Located between the successful developments of High Plains and Wagon Wheel industrial parks, it was sold by Johannson on behalf of the Abbotsford, B.C., owner to a local developer for $8.8 million.

He was also the broker for the sale of a 17-acre parcel in Frontier Park to Remington Development, and has an unconditional contract to close on the sale of a 43,500-square-foot building on Enterprise Way, between Stoney Trail and the eastern city limits.

Last year was a good one for Clearview and it has started 2023 full of confidence for even better results from commercial real estate transactions, as well as opportunities the new fund will bring.

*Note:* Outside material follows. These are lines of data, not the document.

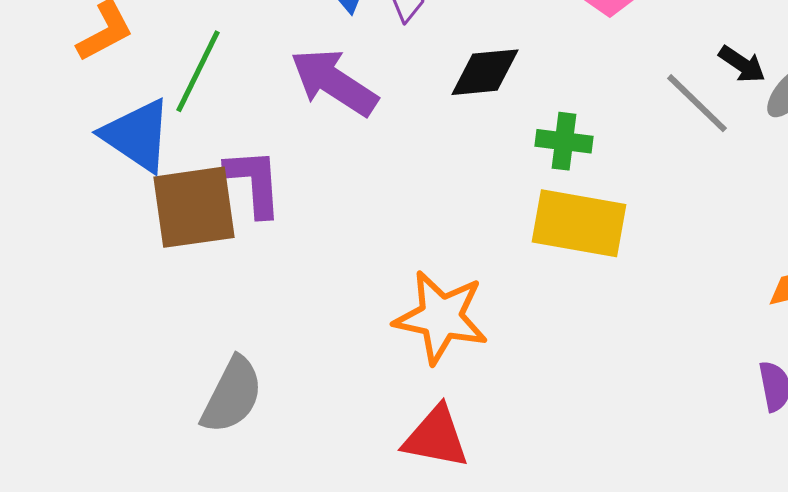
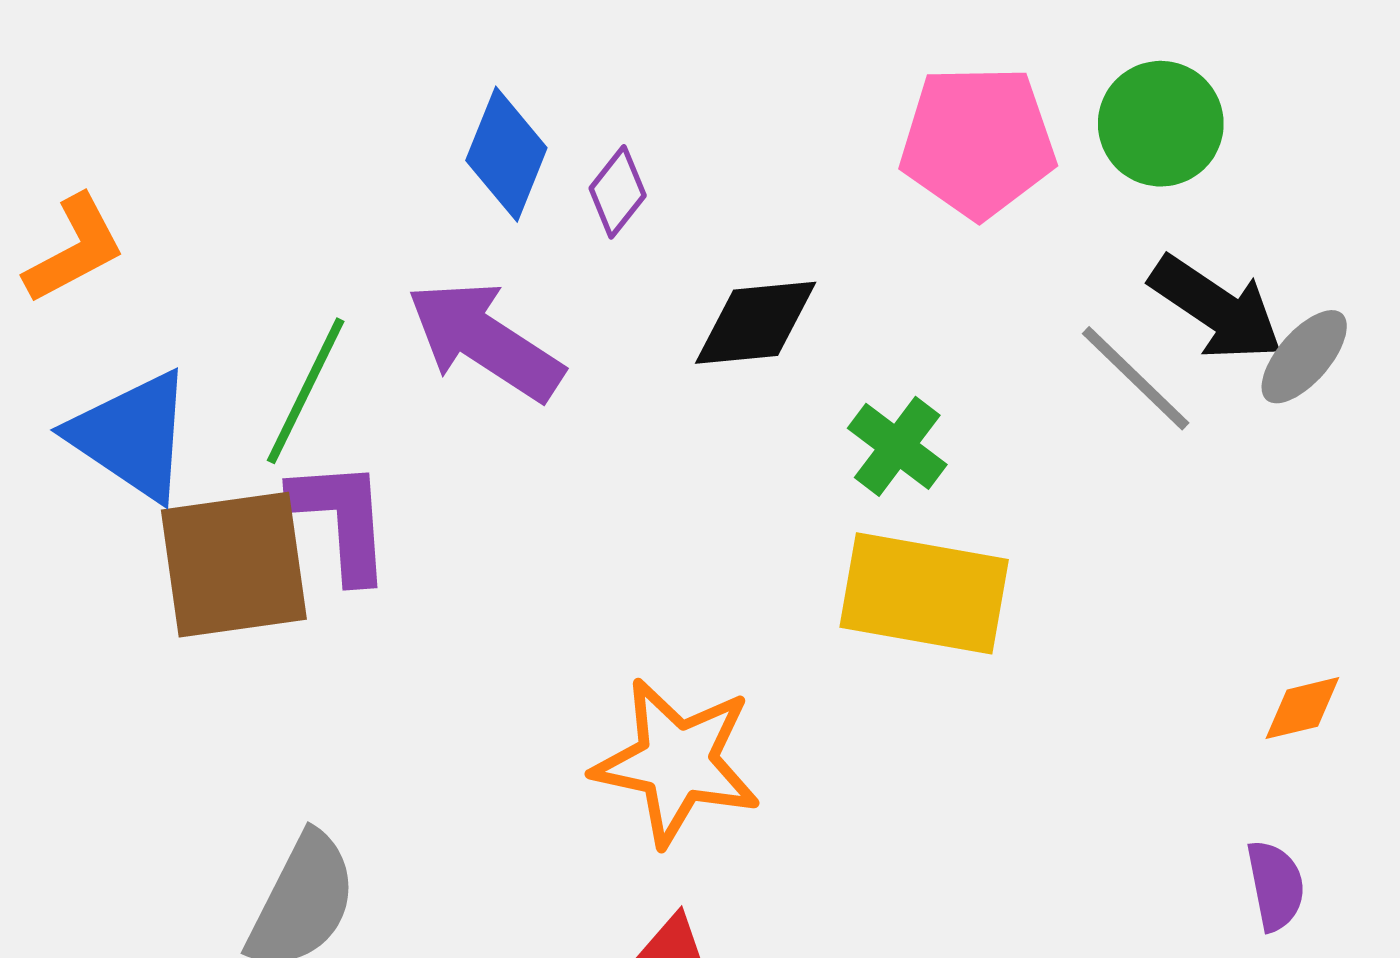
black arrow: (742, 64) -> (1216, 308), size x1.6
green line: (198, 71) -> (306, 391), moved
green cross: (564, 141) -> (897, 446), turned 30

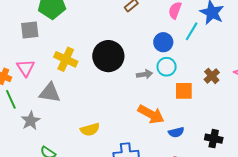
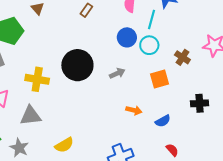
cyan circle: (167, 67) -> (149, 45), moved
orange arrow: (151, 114) -> (134, 110), size x0.6
yellow semicircle: (90, 129) -> (64, 145), moved
black cross: (214, 139) -> (200, 103), moved

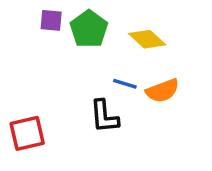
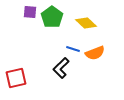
black L-shape: (104, 116) -> (61, 68), turned 50

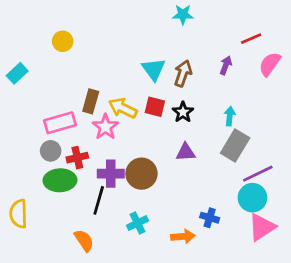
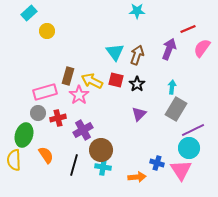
purple arrow: (226, 65) -> (169, 49), size x1.5
cyan rectangle: (17, 73) -> (29, 13), moved
purple triangle: (186, 152) -> (139, 114), turned -42
purple cross: (111, 174) -> (83, 130), turned -30
brown circle: (141, 174) -> (101, 150), moved
green ellipse: (60, 180) -> (24, 135), moved, turned -70
black line: (99, 200) -> (74, 165), moved
cyan cross: (137, 223) -> (103, 167), turned 35
pink triangle: (262, 227) -> (181, 170), moved, turned -30
orange semicircle: (84, 240) -> (46, 155), moved

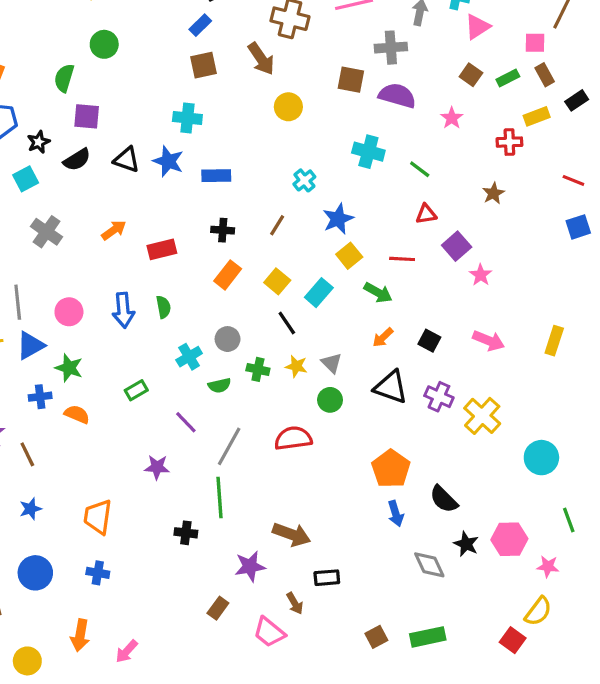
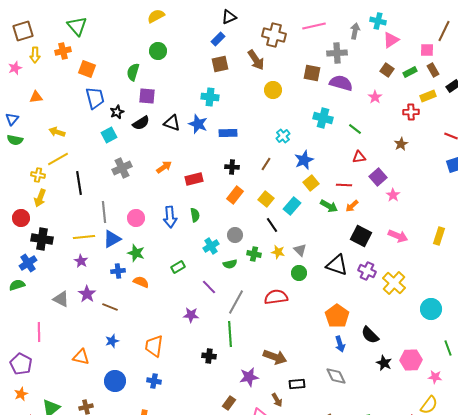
gray cross: (47, 232) -> (122, 168), turned 30
orange arrow: (383, 337) -> (352, 206), moved
black square: (429, 341) -> (361, 236), size x1.5
brown line: (27, 454) -> (110, 307), turned -42
gray diamond: (429, 565) -> (336, 376), moved

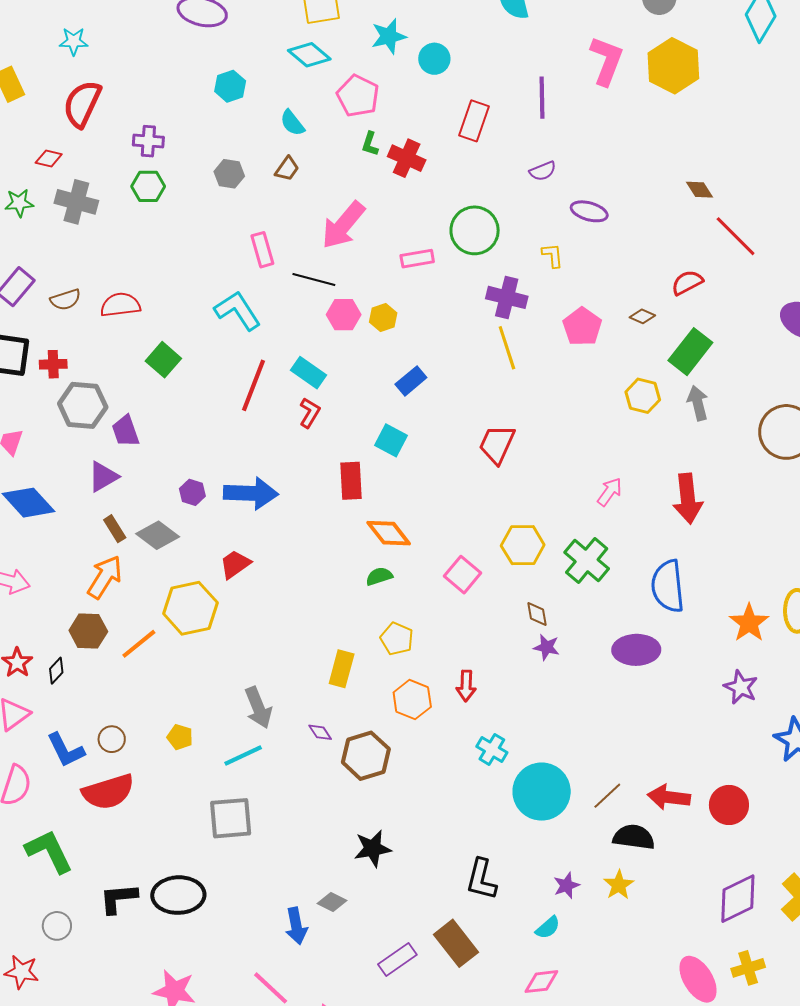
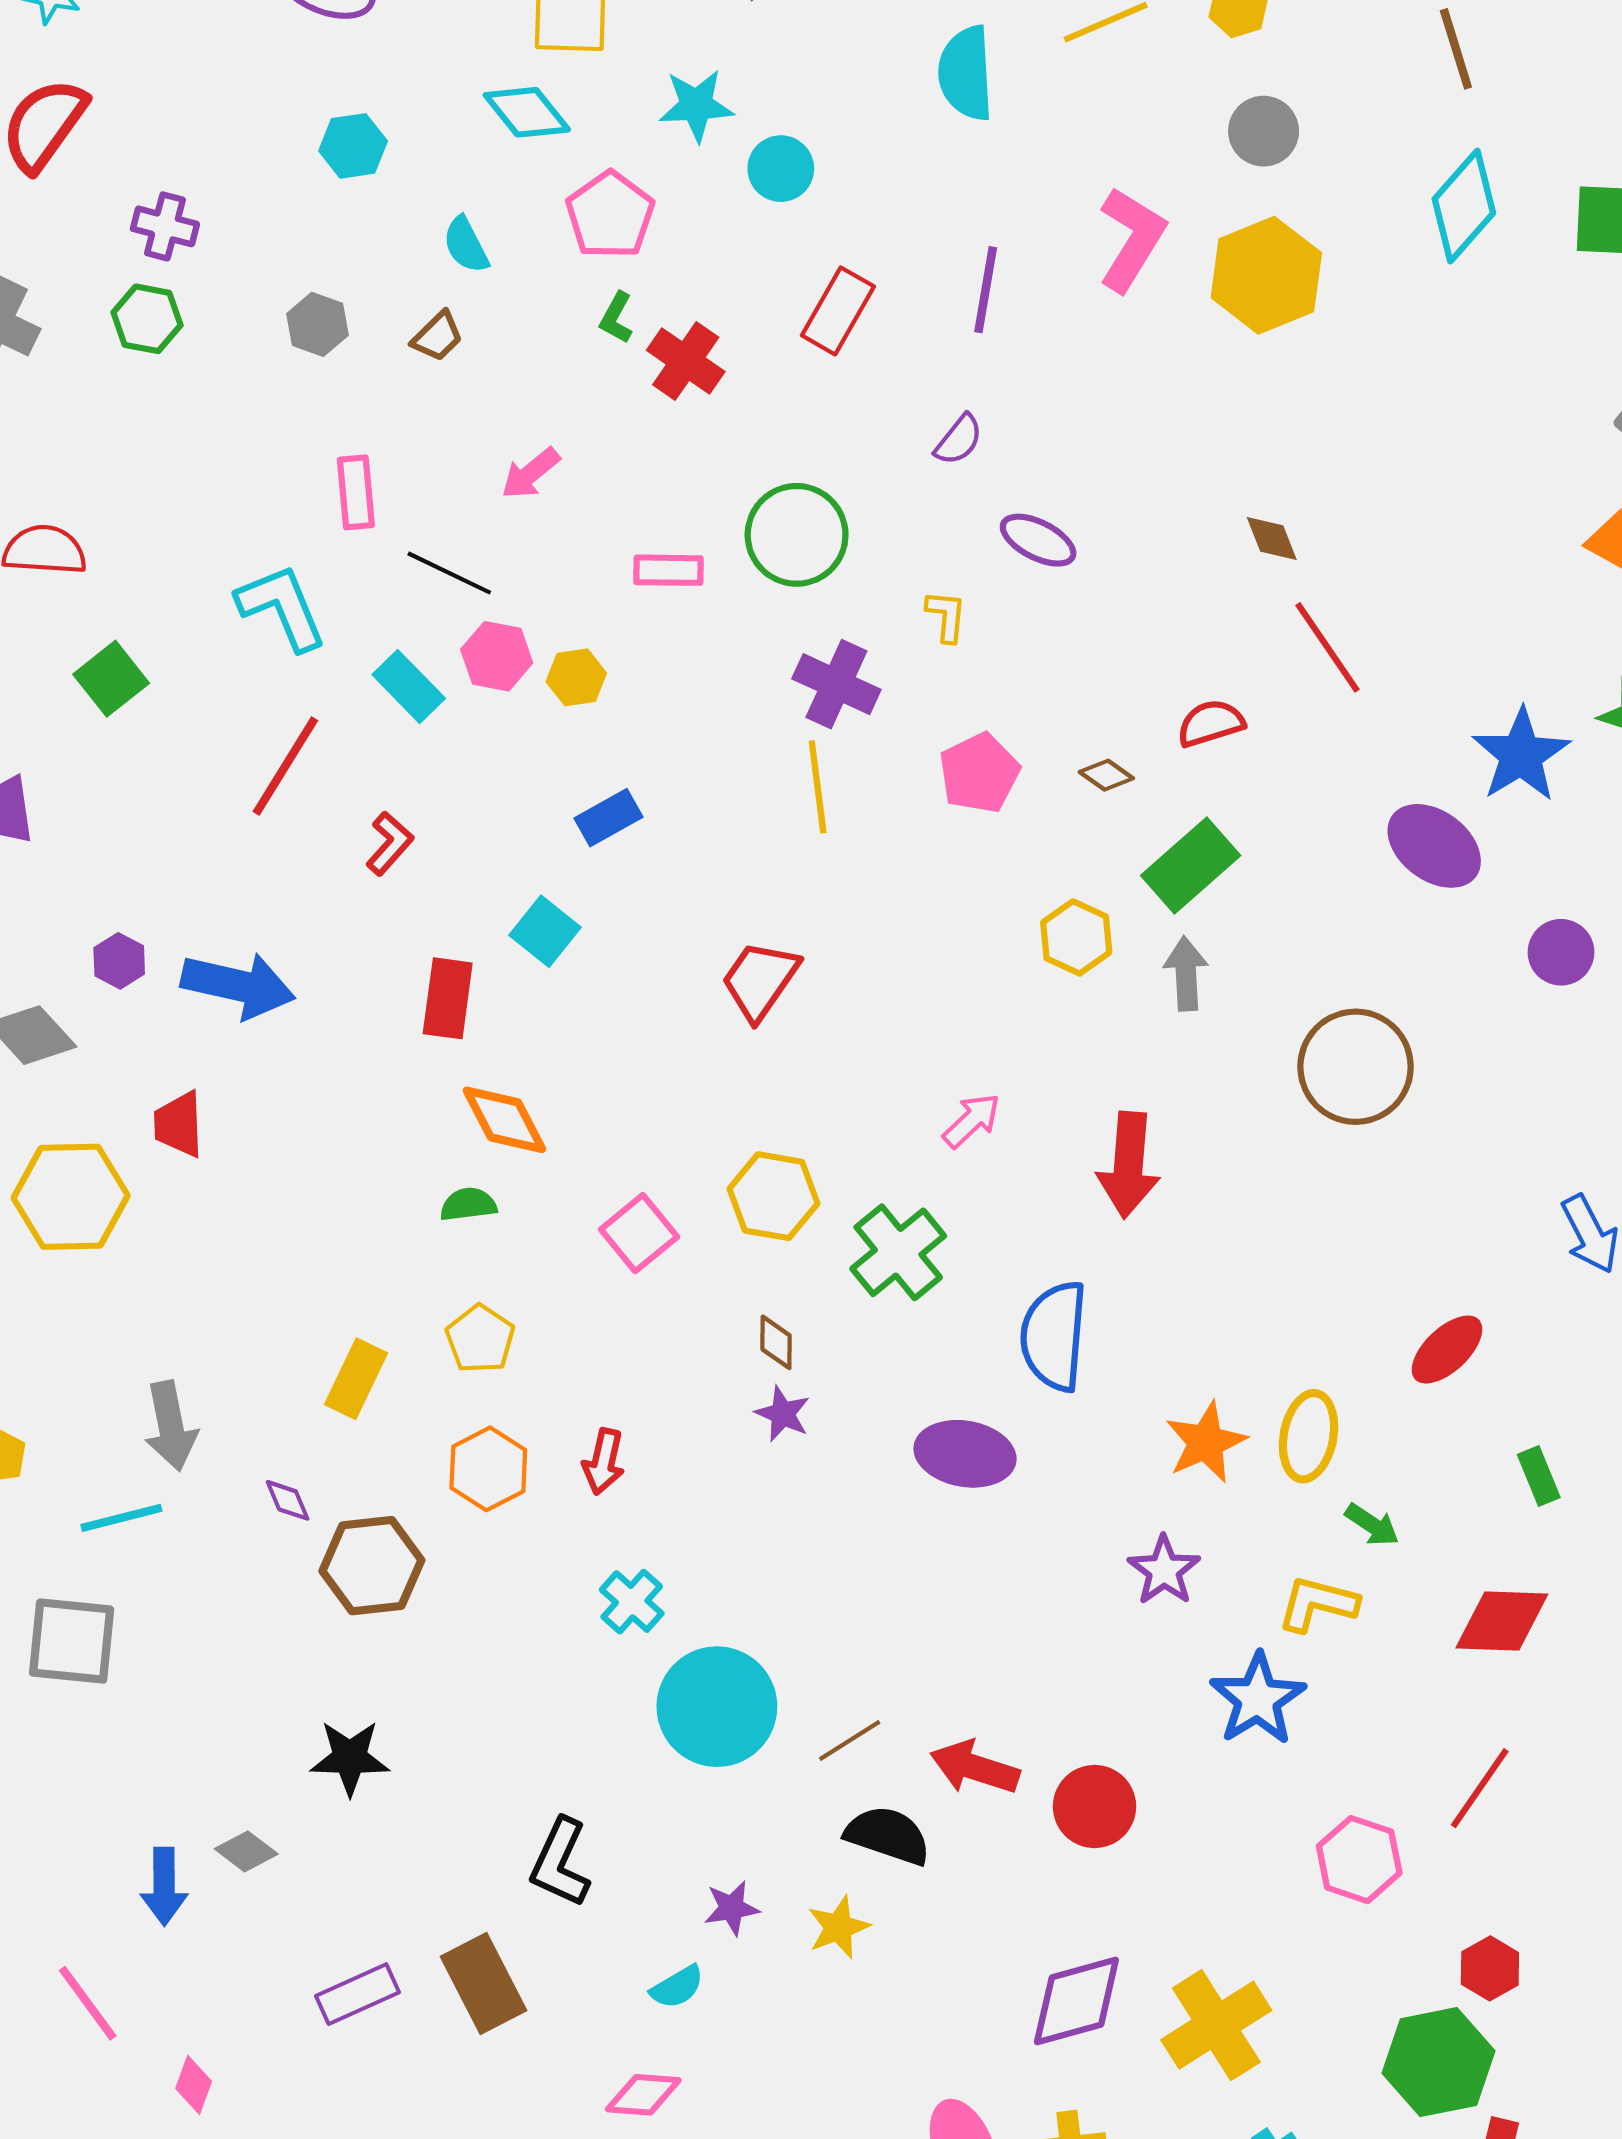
purple semicircle: (543, 171) -> (959, 440), turned -40
pink arrow: (343, 225) -> (531, 473), size x0.6
cyan rectangle: (308, 373) -> (409, 686), moved
red trapezoid: (235, 564) -> (179, 1124), turned -68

Vesuwalla and Johannson continue to look for interesting value-added opportunities to increase Clearview’s rewarding portfolio.

Notes:

President and CEO of Bow Valley College, Dr. Misheck Mwaba, has been appointed to the board of the Calgary Chamber of Commerce for a three-year term. “I look forward to working closely with the board on strategic initiatives to address the evolving needs of the Calgary business community,” says Mwaba. “I am acutely aware of the urgent need to develop and retain a world-class talented workforce, nurture a diversified economy and grow our digital ecosystem. Mwaba is a champion of Workforce Integrated Learning (WIL), re-skilling and up-skilling, and takes pride in liaising with Calgary businesses to understand their labour demands.